第20話 厨二病でも恋がしたいのは間違っているだろうか


 次の日────

 俺は七罪を教室に送ってから自分の教室に入った。

 一番最初に目に入ったのは本を読んでいる灰咲はいざき凪咲なぎさの後ろ姿だ。本当に俺と同じクラスだったんだな。

 あいつが学校で上裸になって人の妹のパンツを被ってたなんて言っても誰も信じないだろうな。

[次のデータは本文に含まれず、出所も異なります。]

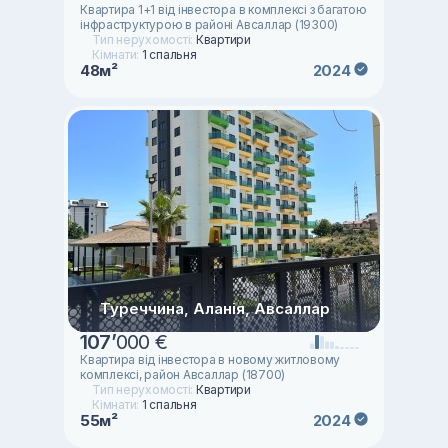
Квартира 1+1 від інвестора в комплексі з багатою
інфраструктурою в районі Авсаллар (19300)
Тип нерухомості:
Квартири
Кімнати:
1 спальня
48м²
2024
Туреччина, Аланія, Авсаллар
107
’
000 €
Квартира від інвестора в новому житловому
комплексі, район Авсаллар (18700)
Тип нерухомості:
Квартири
Кімнати:
1 спальня
55м²
2024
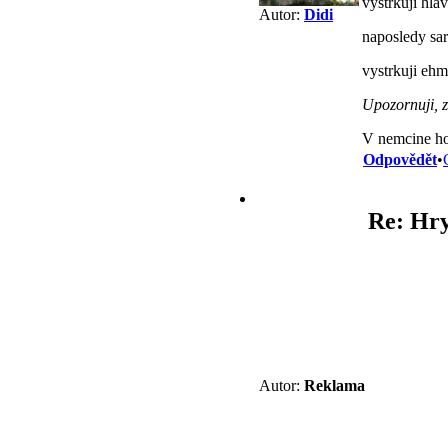
vystrkuji hla
Autor:
Didi
naposledy sar
vystrkuji ehm.
Upozornuji, z
V nemcine ho
Odpovědět
•
Re: Hry
Autor:
Reklama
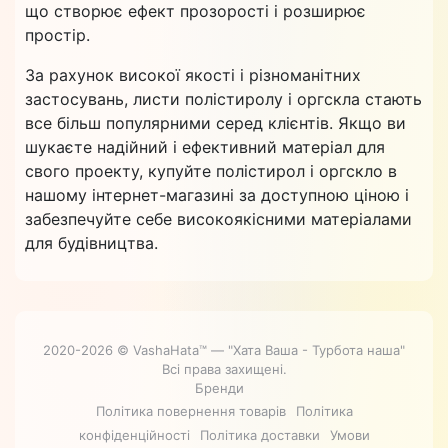
що створює ефект прозорості і розширює
простір.
За рахунок високої якості і різноманітних
застосувань, листи полістиролу і оргскла стають
все більш популярними серед клієнтів. Якщо ви
шукаєте надійний і ефективний матеріал для
свого проекту, купуйте полістирол і оргскло в
нашому інтернет-магазині за доступною ціною і
забезпечуйте себе високоякісними матеріалами
для будівництва.
2020-2026 © VashaHata™ — "Хата Ваша - Турбота наша"
Всі права захищені.
Бренди
Політика повернення товарів
Політика
конфіденційності
Політика доставки
Умови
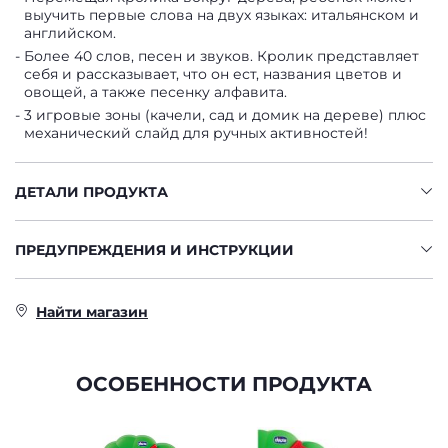
выучить первые слова на двух языках: итальянском и
английском.
Более 40 слов, песен и звуков. Кролик представляет
себя и рассказывает, что он ест, названия цветов и
овощей, а также песенку алфавита.
3 игровые зоны (качели, сад и домик на дереве) плюс
механический слайд для ручных активностей!
ДЕТАЛИ ПРОДУКТА
ПРЕДУПРЕЖДЕНИЯ И ИНСТРУКЦИИ
Найти магазин
ОСОБЕННОСТИ ПРОДУКТА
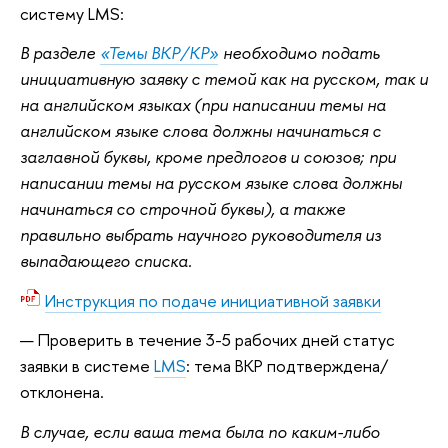
систему LMS:
В разделе
«Темы ВКР/КР»
необходимо подать
инициативную заявку с темой как на русском, так и
на английском языках (при написании темы на
английском языке слова должны начинаться с
заглавной буквы, кроме предлогов и союзов; при
написании темы на русском языке слова должны
начинаться со строчной буквы), а также
правильно выбрать научного руководителя из
выпадающего списка.
Инструкция по подаче инициативной заявки
Проверить в течение 3-5 рабочих дней статус
заявки в системе
LMS
: тема ВКР подтверждена/
отклонена.
В случае, если ваша тема была по каким-либо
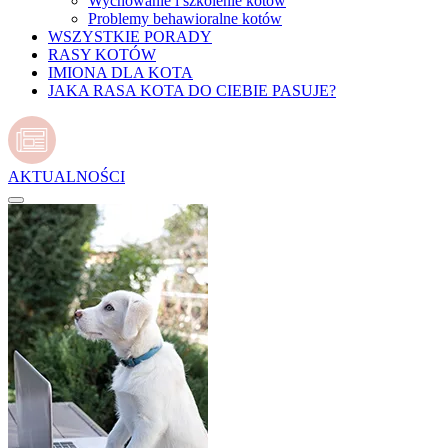
Wychowanie i szkolenie kotów
Problemy behawioralne kotów
WSZYSTKIE PORADY
RASY KOTÓW
IMIONA DLA KOTA
JAKA RASA KOTA DO CIEBIE PASUJE?
AKTUALNOŚCI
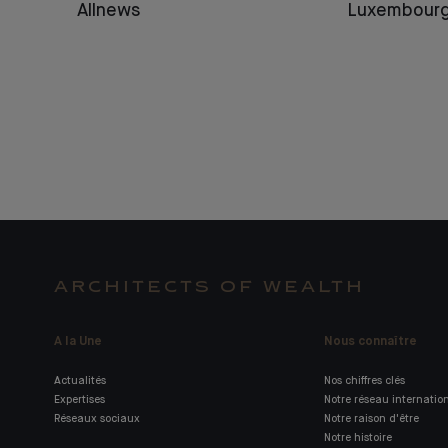
Allnews
Luxembour
ARCHITECTS OF WEALTH
A la Une
Nous connaître
Actualités
Nos chiffres clés
Expertises
Notre réseau internatio
Réseaux sociaux
Notre raison d'être
Notre histoire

 次に目に付いたのは頭と左腕に包帯を巻いた濃野の姿だ。

 何人かの友達に囲まれている。事故の話とかしてんのかな。

 俺はがらじゃないと思いつつも濃野のところに行って話しかけた。


「よっ」


「おお、ベル。おはよう」


「お前それ何があったんだよ」


「いや〜あはは登校中に車に跳ねられちゃってさ」


「笑いごとじゃねえだろそれ……」


「しぶとすぎだろこいつ〜。包帯巻くほどの重体なのに即学校来るとかさぁ」


 谷村が冗談交じりに笑い飛ばす。

 こいつは俺以上に心配してただろうな。

 仲のいいやつが死ぬなんてことがあったら一生忘れられない心の傷になってしまう。


「当たった瞬間ぶわって空飛んでさ。あっ俺飛んでる、死ぬって思ったね」


「あはははは、なんだよそれ」


「……ま、生きてて良かったよ」


「おう」


 俺は言いたいことは言えたのですぐに自分の席に戻る。

 前は妹のいるあいつが憎くて憎くて仕方がなかったのに、今じゃ事故にあって心配するなんて自分の気の変わりように辟易する。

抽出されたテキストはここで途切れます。